━━━ EXCERPTED RECORDS

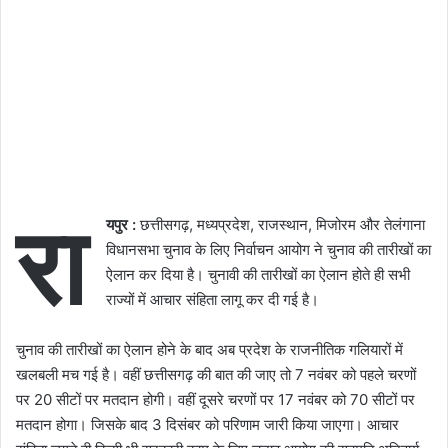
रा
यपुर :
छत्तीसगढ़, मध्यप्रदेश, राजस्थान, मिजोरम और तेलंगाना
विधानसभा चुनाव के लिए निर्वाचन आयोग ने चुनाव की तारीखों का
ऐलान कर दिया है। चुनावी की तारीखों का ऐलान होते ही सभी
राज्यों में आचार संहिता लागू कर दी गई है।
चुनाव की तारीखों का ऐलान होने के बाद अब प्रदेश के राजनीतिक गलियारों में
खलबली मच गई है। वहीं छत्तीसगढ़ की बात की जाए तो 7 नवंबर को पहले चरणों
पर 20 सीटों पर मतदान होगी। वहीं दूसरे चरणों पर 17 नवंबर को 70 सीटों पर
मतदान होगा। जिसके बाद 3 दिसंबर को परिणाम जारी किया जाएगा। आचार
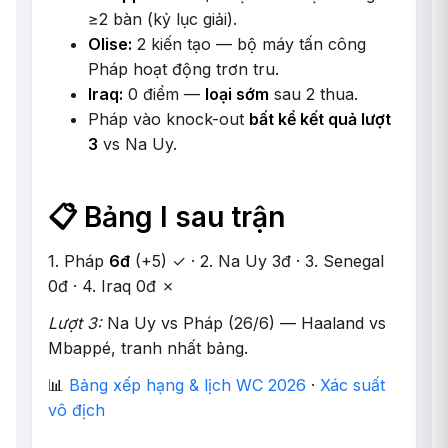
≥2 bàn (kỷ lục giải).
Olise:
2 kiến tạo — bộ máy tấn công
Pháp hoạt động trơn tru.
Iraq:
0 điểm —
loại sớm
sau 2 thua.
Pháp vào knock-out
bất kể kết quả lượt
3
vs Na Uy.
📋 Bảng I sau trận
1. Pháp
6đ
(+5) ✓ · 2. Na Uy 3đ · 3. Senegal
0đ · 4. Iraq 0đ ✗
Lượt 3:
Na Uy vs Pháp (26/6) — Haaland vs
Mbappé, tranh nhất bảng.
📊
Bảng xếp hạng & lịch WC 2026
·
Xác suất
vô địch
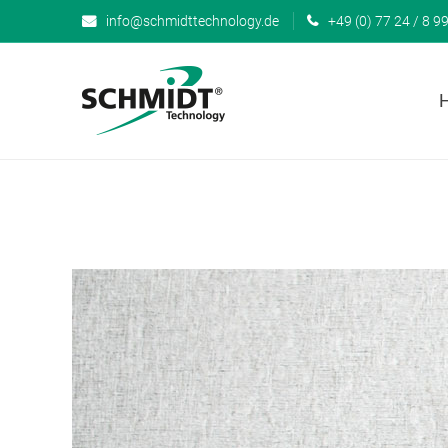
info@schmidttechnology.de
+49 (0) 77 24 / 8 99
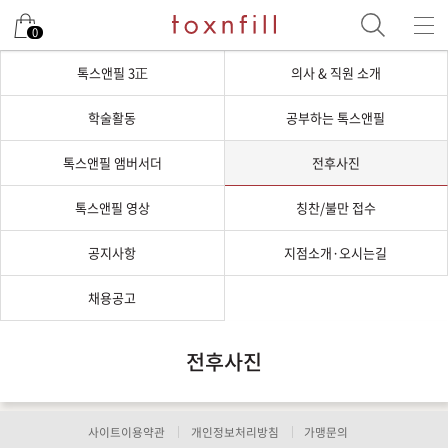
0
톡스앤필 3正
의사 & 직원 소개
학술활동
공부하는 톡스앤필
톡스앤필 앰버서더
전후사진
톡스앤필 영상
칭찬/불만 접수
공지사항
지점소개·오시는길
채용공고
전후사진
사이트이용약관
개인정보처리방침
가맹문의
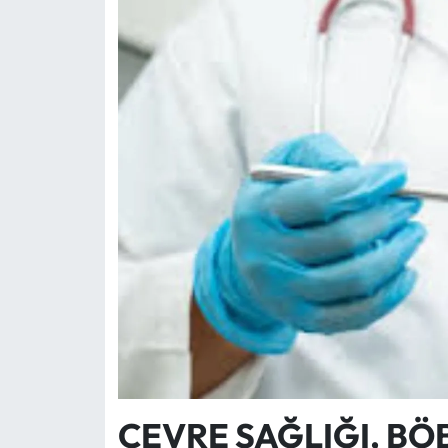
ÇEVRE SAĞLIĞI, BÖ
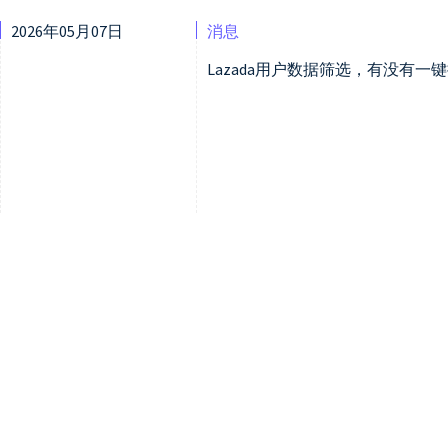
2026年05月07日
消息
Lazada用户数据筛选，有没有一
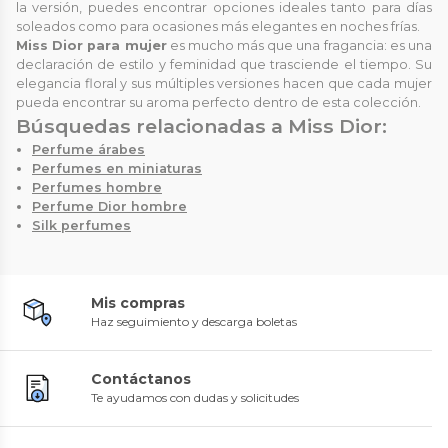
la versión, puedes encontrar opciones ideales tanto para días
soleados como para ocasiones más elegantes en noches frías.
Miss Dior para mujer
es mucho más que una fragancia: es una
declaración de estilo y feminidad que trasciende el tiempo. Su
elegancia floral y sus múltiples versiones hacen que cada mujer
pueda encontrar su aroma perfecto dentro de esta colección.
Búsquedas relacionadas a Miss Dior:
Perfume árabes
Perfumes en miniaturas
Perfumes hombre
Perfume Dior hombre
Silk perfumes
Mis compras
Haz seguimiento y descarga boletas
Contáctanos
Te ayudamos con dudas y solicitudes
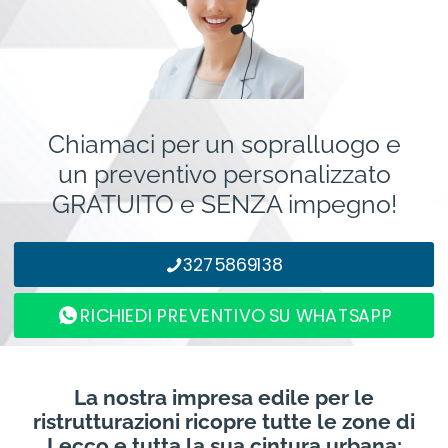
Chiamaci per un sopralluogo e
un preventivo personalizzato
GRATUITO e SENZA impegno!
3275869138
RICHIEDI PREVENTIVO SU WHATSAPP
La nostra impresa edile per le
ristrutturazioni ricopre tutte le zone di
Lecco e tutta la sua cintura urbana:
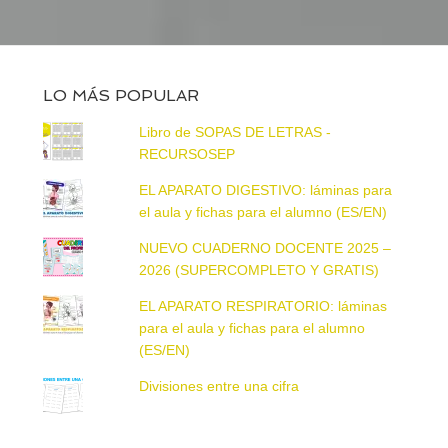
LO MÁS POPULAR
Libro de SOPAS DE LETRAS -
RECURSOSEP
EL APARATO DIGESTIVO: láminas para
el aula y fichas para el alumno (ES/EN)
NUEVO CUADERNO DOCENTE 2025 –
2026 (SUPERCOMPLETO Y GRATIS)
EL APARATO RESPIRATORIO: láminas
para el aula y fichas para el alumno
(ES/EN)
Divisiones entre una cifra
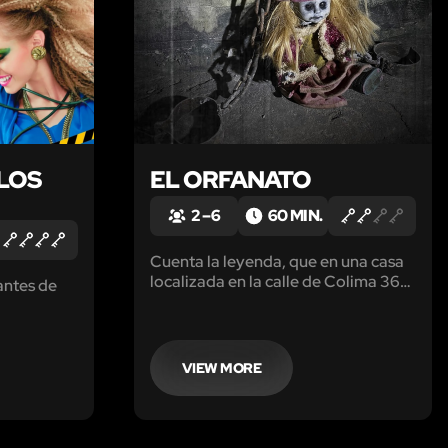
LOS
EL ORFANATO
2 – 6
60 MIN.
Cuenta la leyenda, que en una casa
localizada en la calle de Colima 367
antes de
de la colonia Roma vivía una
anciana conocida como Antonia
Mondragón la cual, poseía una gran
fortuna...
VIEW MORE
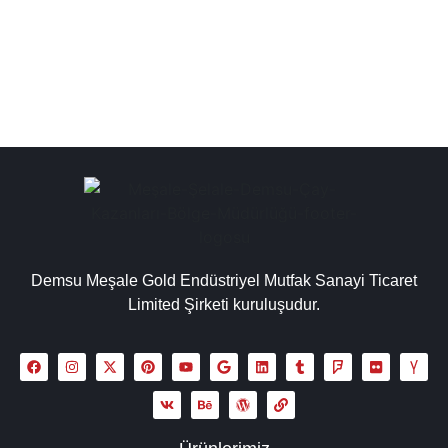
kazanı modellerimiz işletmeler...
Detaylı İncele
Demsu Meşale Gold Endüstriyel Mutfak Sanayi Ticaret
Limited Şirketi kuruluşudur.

━━━━━━

* **WORK REQUIRED**: Without the pictures, transcribe the listing exactly as it stands.

* **RESULT OF THE EXERCISE**:
रा
यपुर :
छत्तीसगढ़, मध्यप्रदेश, राजस्थान, मिजोरम और तेलंगाना
विधानसभा चुनाव के लिए निर्वाचन आयोग ने चुनाव की तारीखों का
ऐलान कर दिया है। चुनावी की तारीखों का ऐलान होते ही सभी
राज्यों में आचार संहिता लागू कर दी गई है।
चुनाव की तारीखों का ऐलान होने के बाद अब प्रदेश के राजनीतिक गलियारों में
खलबली मच गई है। वहीं छत्तीसगढ़ की बात की जाए तो 7 नवंबर को पहले चरणों
पर 20 सीटों पर मतदान होगी। वहीं दूसरे चरणों पर 17 नवंबर को 70 सीटों पर
मतदान होगा। जिसके बाद 3 दिसंबर को परिणाम जारी किया जाएगा। आचार
≥2 bàn (kỷ lục giải).
Olise:
2 kiến tạo — bộ máy tấn công
Pháp hoạt động trơn tru.
Iraq:
0 điểm —
loại sớm
sau 2 thua.
Pháp vào knock-out
bất kể kết quả lượt
3
vs Na Uy.
📋 Bảng I sau trận
1. Pháp
6đ
(+5) ✓ · 2. Na Uy 3đ · 3. Senegal
0đ · 4. Iraq 0đ ✗
Lượt 3:
Na Uy vs Pháp (26/6) — Haaland vs
Mbappé, tranh nhất bảng.
📊
Bảng xếp hạng & lịch WC 2026
·
Xác suất
vô địch
info@schmidttechnology.de
+49 (0) 77 24 / 8 99
0
톡스앤필 3正
의사 & 직원 소개
학술활동
공부하는 톡스앤필
톡스앤필 앰버서더
전후사진
톡스앤필 영상
칭찬/불만 접수
공지사항
지점소개·오시는길
채용공고
전후사진
사이트이용약관
개인정보처리방침
가맹문의
ÇEVRE SAĞLIĞI, BÖ
2026年05月07日
消息
Lazada用户数据筛选，有没有一
la versión, puedes encontrar opciones ideales tanto para días
soleados como para ocasiones más elegantes en noches frías.
Miss Dior para mujer
es mucho más que una fragancia: es una
declaración de estilo y feminidad que trasciende el tiempo. Su
elegancia floral y sus múltiples versiones hacen que cada mujer
pueda encontrar su aroma perfecto dentro de esta colección.
Búsquedas relacionadas a Miss Dior:
Perfume árabes
Perfumes en miniaturas
Perfumes hombre
Perfume Dior hombre
Silk perfumes
Mis compras
Haz seguimiento y descarga boletas
Contáctanos
Te ayudamos con dudas y solicitudes
Chiamaci per un sopralluogo e
un preventivo personalizzato
GRATUITO e SENZA impegno!
3275869138
RICHIEDI PREVENTIVO SU WHATSAPP
La nostra impresa edile per le
ristrutturazioni ricopre tutte le zone di
Lecco e tutta la sua cintura urbana:
LO MÁS POPULAR
Libro de SOPAS DE LETRAS -
RECURSOSEP
EL APARATO DIGESTIVO: láminas para
el aula y fichas para el alumno (ES/EN)
NUEVO CUADERNO DOCENTE 2025 –
2026 (SUPERCOMPLETO Y GRATIS)
EL APARATO RESPIRATORIO: láminas
para el aula y fichas para el alumno
(ES/EN)
Divisiones entre una cifra
LOS
EL ORFANATO
2 – 6
60 MIN.
Cuenta la leyenda, que en una casa
localizada en la calle de Colima 367
antes de
de la colonia Roma vivía una
anciana conocida como Antonia
Mondragón la cual, poseía una gran
fortuna...
VIEW MORE
kazanı modellerimiz işletmeler...
Detaylı İncele
Demsu Meşale Gold Endüstriyel Mutfak Sanayi Ticaret
Limited Şirketi kuruluşudur.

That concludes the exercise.